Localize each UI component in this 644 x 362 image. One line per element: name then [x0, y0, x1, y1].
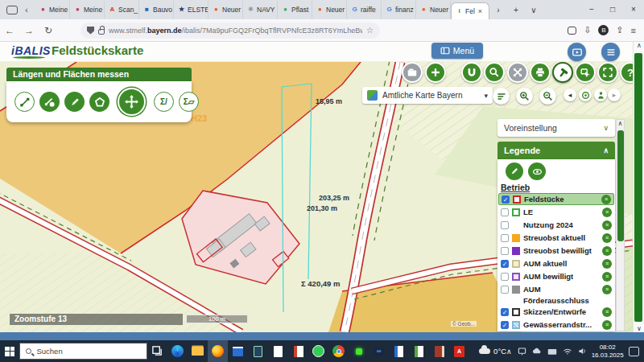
legend-visibility-button[interactable]	[528, 162, 546, 180]
scroll-up-icon[interactable]: ∧	[617, 120, 624, 127]
browser-tab[interactable]: Gfinanz	[382, 1, 416, 19]
impress-button[interactable]	[288, 340, 308, 362]
addressbook-button[interactable]	[429, 340, 449, 362]
print-button[interactable]	[530, 62, 551, 83]
default-extent-button[interactable]	[579, 88, 592, 101]
tab-scroll-right-icon[interactable]: ›	[489, 2, 507, 17]
browser-tab[interactable]: ✳NAVY	[243, 1, 278, 19]
tracking-shield-icon[interactable]	[87, 27, 94, 35]
layer-menu-icon[interactable]: ≡	[602, 259, 612, 269]
layer-menu-icon[interactable]: ≡	[602, 285, 612, 294]
add-button[interactable]	[425, 62, 446, 83]
document-button[interactable]	[268, 340, 288, 362]
window-minimize-button[interactable]: −	[581, 0, 602, 19]
checkbox-checked-icon[interactable]: ✓	[501, 321, 509, 329]
browser-tab[interactable]: ●Pflast	[278, 1, 312, 19]
browser-tab[interactable]: ●Neuer	[208, 1, 243, 19]
calculator-button[interactable]	[248, 340, 268, 362]
sum-length-button[interactable]: Σ/	[154, 92, 174, 112]
browser-tab[interactable]: AScan_	[105, 1, 139, 19]
preset-panel-header[interactable]: Voreinstellung ∨	[497, 119, 615, 137]
wifi-icon[interactable]	[563, 348, 572, 356]
download-icon[interactable]: ⇩	[584, 25, 591, 35]
browser-tab[interactable]: ■Bauvo	[139, 1, 174, 19]
extension-icon[interactable]	[568, 27, 576, 35]
measure-tool-button[interactable]	[552, 62, 573, 83]
pdf-button[interactable]: A	[449, 340, 469, 362]
tab-close-icon[interactable]: ×	[478, 7, 482, 15]
legend-row-feldstuecke[interactable]: ✓ Feldstücke ≡	[498, 193, 614, 205]
layer-menu-icon[interactable]: ≡	[602, 233, 612, 243]
taskbar-search-input[interactable]: Suchen	[19, 343, 147, 360]
bookmark-star-icon[interactable]: ☆	[366, 26, 374, 35]
scroll-up-icon[interactable]: ∧	[634, 42, 644, 49]
legend-edit-button[interactable]	[506, 162, 523, 180]
screen-record-button[interactable]	[349, 340, 369, 362]
task-view-button[interactable]	[147, 340, 167, 362]
volume-icon[interactable]	[578, 347, 587, 356]
checkbox-icon[interactable]	[501, 247, 509, 255]
store-button[interactable]	[228, 340, 248, 362]
layer-menu-icon[interactable]: ≡	[602, 320, 612, 330]
layer-menu-icon[interactable]: ≡	[601, 195, 611, 204]
checkbox-icon[interactable]	[501, 221, 509, 229]
page-scrollbar-thumb[interactable]	[634, 53, 642, 322]
zoom-area-button[interactable]	[484, 62, 505, 83]
browser-tab[interactable]: ★ELSTE	[174, 1, 208, 19]
notification-center-icon[interactable]	[629, 347, 639, 356]
layer-menu-icon[interactable]: ≡	[602, 220, 612, 230]
teams-icon[interactable]	[518, 347, 526, 356]
layer-menu-icon[interactable]: ≡	[602, 208, 612, 217]
move-vertex-button[interactable]	[119, 89, 144, 114]
app-menu-icon[interactable]: ≡	[631, 26, 636, 35]
lock-icon[interactable]	[98, 29, 105, 35]
taskbar-weather[interactable]: 0°C	[479, 347, 506, 356]
window-close-button[interactable]: ×	[623, 0, 644, 19]
move-map-button[interactable]	[507, 62, 528, 83]
firefox-button[interactable]	[208, 340, 228, 362]
new-tab-button[interactable]: +	[507, 2, 525, 17]
checkbox-checked-icon[interactable]: ✓	[501, 308, 509, 316]
legend-row-streuobst-aktuell[interactable]: Streuobst aktuell ≡	[498, 232, 614, 244]
basemap-select[interactable]: Amtliche Karte Bayern ▾	[362, 87, 493, 104]
snap-button[interactable]	[461, 62, 482, 83]
onedrive-icon[interactable]	[532, 348, 542, 356]
start-button[interactable]	[0, 347, 19, 356]
browser-tab[interactable]: ●Meine	[70, 1, 105, 19]
checkbox-checked-icon[interactable]: ✓	[501, 260, 509, 268]
browser-tab-active[interactable]: iFel×	[451, 2, 489, 19]
chrome-button[interactable]	[328, 340, 349, 362]
legend-row-nutzung[interactable]: Nutzung 2024 ≡	[498, 219, 614, 231]
feature-info-button[interactable]	[575, 62, 596, 83]
legend-row-streuobst-bewilligt[interactable]: Streuobst bewilligt ≡	[498, 245, 614, 257]
window-maximize-button[interactable]: □	[602, 0, 623, 19]
news-list-button[interactable]	[601, 43, 620, 61]
legend-row-skizzen[interactable]: ✓ Skizzen/Entwürfe ≡	[498, 306, 614, 318]
save-button[interactable]	[402, 62, 423, 83]
creative-cloud-button[interactable]: ∞	[369, 340, 389, 362]
language-icon[interactable]	[547, 348, 557, 356]
browser-tab[interactable]: ●Neuer	[312, 1, 347, 19]
checkbox-icon[interactable]	[501, 273, 509, 281]
firefox-view-icon[interactable]	[6, 6, 18, 14]
sidebar-scrollbar-thumb[interactable]	[617, 130, 624, 241]
history-forward-button[interactable]: ▸	[608, 88, 621, 101]
sum-area-button[interactable]: Σ▱	[179, 92, 199, 112]
video-help-button[interactable]	[568, 43, 586, 61]
whatsapp-button[interactable]	[308, 340, 328, 362]
layer-order-button[interactable]	[493, 88, 510, 105]
measure-polygon-button[interactable]	[89, 92, 109, 112]
calc-button[interactable]	[409, 340, 429, 362]
legend-row-aum-bewilligt[interactable]: AUM bewilligt ≡	[498, 270, 614, 282]
layer-menu-icon[interactable]: ≡	[602, 246, 612, 256]
zoom-in-button[interactable]	[516, 88, 533, 105]
measure-line-button[interactable]	[14, 92, 35, 112]
zoom-out-button[interactable]	[539, 88, 556, 105]
tab-list-icon[interactable]: ∨	[525, 2, 543, 17]
layer-menu-icon[interactable]: ≡	[602, 307, 612, 317]
account-icon[interactable]: B	[598, 25, 609, 35]
legend-row-aum[interactable]: AUM ≡	[498, 283, 614, 295]
menu-button[interactable]: Menü	[431, 43, 483, 59]
checkbox-icon[interactable]	[501, 234, 509, 242]
browser-tab[interactable]: ●Neuer	[416, 1, 451, 19]
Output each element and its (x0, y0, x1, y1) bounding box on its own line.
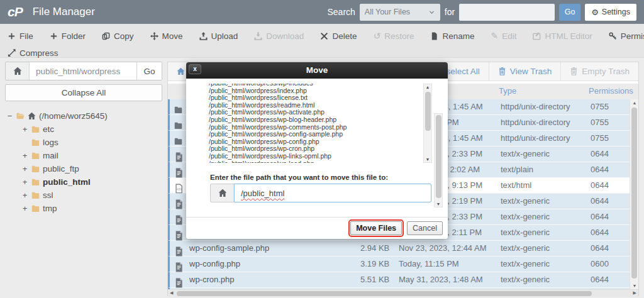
tree-item-public-ftp[interactable]: +public_ftp (6, 162, 162, 175)
scroll-down-icon[interactable]: ▼ (435, 202, 442, 206)
tree-item-mail[interactable]: +mail (6, 149, 162, 162)
tree-toggle[interactable]: + (21, 164, 28, 174)
move-files-button[interactable]: Move Files (350, 221, 402, 235)
tree-item-logs[interactable]: logs (6, 136, 162, 149)
toolbar-file-button[interactable]: File (8, 31, 33, 41)
file-toolbar: FileFolderCopyMoveUploadDownloadDelete↺R… (0, 24, 644, 58)
table-row[interactable]: wp-config.php3.19 KBToday, 11:15 PMtext/… (168, 257, 638, 272)
scroll-up-icon[interactable]: ▲ (424, 85, 431, 89)
cell-modified: May 31, 2023, 1:48 AM (399, 275, 483, 284)
tree-toggle[interactable]: + (21, 190, 28, 200)
empty-trash-button[interactable]: Empty Trash (561, 62, 638, 80)
cancel-button[interactable]: Cancel (407, 221, 443, 235)
cell-type: text/x-generic (501, 243, 550, 253)
tree-item-ssl[interactable]: +ssl (6, 189, 162, 202)
chevron-down-icon (428, 8, 435, 16)
close-icon[interactable]: x (189, 64, 201, 74)
cell-name: wp-config.php (189, 259, 240, 268)
folder-icon (31, 125, 40, 133)
cell-permissions: 0644 (591, 228, 609, 237)
folder-icon (174, 120, 182, 130)
search-scope-value: All Your Files (365, 8, 410, 16)
dialog-scrollbar[interactable]: ▼ (434, 113, 443, 207)
plus-icon (50, 32, 58, 40)
scroll-up-icon[interactable]: ▲ (630, 101, 639, 105)
scroll-right-icon[interactable]: ▶ (633, 290, 636, 295)
key-icon (609, 32, 617, 40)
home-icon[interactable] (6, 62, 30, 80)
toolbar-compress-button[interactable]: Compress (8, 48, 58, 58)
file-list-scrollbar[interactable]: ▲ ▼ (423, 84, 432, 163)
move-path-input[interactable]: /public_html (234, 184, 431, 202)
scroll-down-icon[interactable]: ▼ (424, 157, 431, 162)
toolbar-permissions-button[interactable]: Permissions (609, 31, 644, 41)
file-icon (174, 167, 184, 178)
horizontal-scrollbar[interactable]: ◀ ▶ (168, 289, 638, 297)
settings-button[interactable]: ⚙Settings (585, 4, 636, 21)
search-for-label: for (445, 7, 455, 17)
tree-item-etc[interactable]: +etc (6, 123, 162, 136)
table-row[interactable]: wp-config-sample.php2.94 KBNov 23, 2023,… (168, 241, 638, 257)
toolbar-folder-button[interactable]: Folder (50, 31, 86, 41)
cpanel-logo: cP (8, 4, 23, 19)
collapse-all-button[interactable]: Collapse All (5, 84, 162, 101)
cell-type: text/x-generic (501, 228, 550, 237)
cell-permissions: 0644 (591, 275, 609, 284)
svg-text:</>: </> (177, 187, 182, 190)
file-icon (174, 199, 184, 209)
search-scope-select[interactable]: All Your Files (360, 4, 440, 21)
copy-icon (102, 32, 110, 40)
cell-permissions: 0644 (591, 243, 609, 253)
cell-permissions: 0755 (591, 102, 609, 111)
file-icon (174, 277, 184, 288)
folder-icon (31, 165, 40, 173)
cell-permissions: 0644 (591, 165, 609, 174)
scrollbar-thumb[interactable] (631, 108, 637, 279)
tree-toggle[interactable]: + (21, 151, 28, 160)
scroll-left-icon[interactable]: ◀ (170, 290, 173, 295)
move-icon (150, 32, 158, 40)
toolbar-download-button[interactable]: Download (254, 31, 304, 41)
column-header-permissions[interactable]: Permissions (589, 86, 633, 96)
move-dialog-footer: Move Files Cancel (186, 217, 448, 239)
scrollbar-thumb[interactable] (425, 92, 431, 131)
path-go-button[interactable]: Go (136, 62, 162, 80)
path-input[interactable] (30, 62, 136, 80)
tree-toggle[interactable]: + (21, 124, 28, 134)
tree-item-tmp[interactable]: +tmp (6, 202, 162, 215)
plus-icon (8, 32, 16, 40)
tree-toggle[interactable]: + (21, 177, 28, 187)
directory-tree: −(/home/worz5645)+etclogs+mail+public_ft… (6, 109, 162, 215)
scrollbar-thumb[interactable] (177, 291, 592, 296)
toolbar-move-button[interactable]: Move (150, 31, 183, 41)
tree-item-home[interactable]: −(/home/worz5645) (6, 109, 162, 123)
cell-size: 3.19 KB (360, 259, 389, 268)
tree-item-public-html[interactable]: +public_html (6, 175, 162, 189)
tree-toggle[interactable]: + (21, 204, 28, 213)
scroll-down-icon[interactable]: ▼ (630, 284, 639, 288)
view-trash-button[interactable]: View Trash (489, 62, 561, 80)
toolbar-copy-button[interactable]: Copy (102, 31, 134, 41)
toolbar-restore-button[interactable]: ↺Restore (373, 31, 414, 41)
toolbar-edit-button[interactable]: ✎Edit (491, 31, 516, 41)
cell-name: wp-config-sample.php (189, 243, 269, 253)
search-input[interactable] (459, 4, 555, 21)
vertical-scrollbar[interactable]: ▲ ▼ (630, 99, 638, 289)
file-icon (174, 262, 184, 272)
cell-type: httpd/unix-directory (501, 102, 570, 111)
search-go-button[interactable]: Go (559, 4, 580, 21)
search-label: Search (327, 7, 355, 17)
move-file-path: /public_html/wordpress/wp-config-sample.… (209, 131, 420, 138)
tree-toggle[interactable]: − (6, 111, 13, 121)
toolbar-html-editor-button[interactable]: HTML Editor (533, 31, 592, 41)
column-header-type[interactable]: Type (499, 86, 516, 96)
page-title: File Manager (33, 6, 95, 18)
folder-icon (31, 204, 40, 212)
toolbar-delete-button[interactable]: Delete (320, 31, 357, 41)
scrollbar-thumb[interactable] (436, 115, 441, 198)
file-icon (174, 214, 184, 225)
toolbar-upload-button[interactable]: Upload (199, 31, 238, 41)
cell-size: 5.51 KB (360, 275, 389, 284)
toolbar-rename-button[interactable]: Rename (430, 31, 474, 41)
table-row[interactable]: wp-cron.php5.51 KBMay 31, 2023, 1:48 AMt… (168, 272, 638, 288)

++++

What needs to be done
Within the records, how many lines carry the word "close"? Reply with the figure alone.

Output for this exercise
3